About this exercise -
Repeat every line of the data exactly; no picture belongs in the copy.
++++ Input data ++++
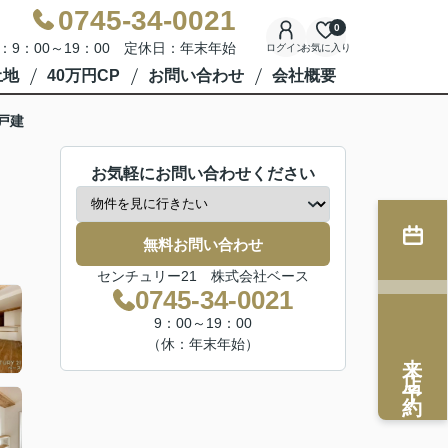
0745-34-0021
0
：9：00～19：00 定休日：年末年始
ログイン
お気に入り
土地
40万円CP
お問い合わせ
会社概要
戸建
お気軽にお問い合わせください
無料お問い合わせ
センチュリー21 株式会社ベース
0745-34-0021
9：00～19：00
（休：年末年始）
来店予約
++++
Final answer -
0745-34-0021
0
：9：00～19：00 定休日：年末年始
ログイン
お気に入り
土地
40万円CP
お問い合わせ
会社概要
戸建
お気軽にお問い合わせください
無料お問い合わせ
センチュリー21 株式会社ベース
0745-34-0021
9：00～19：00
（休：年末年始）
来店予約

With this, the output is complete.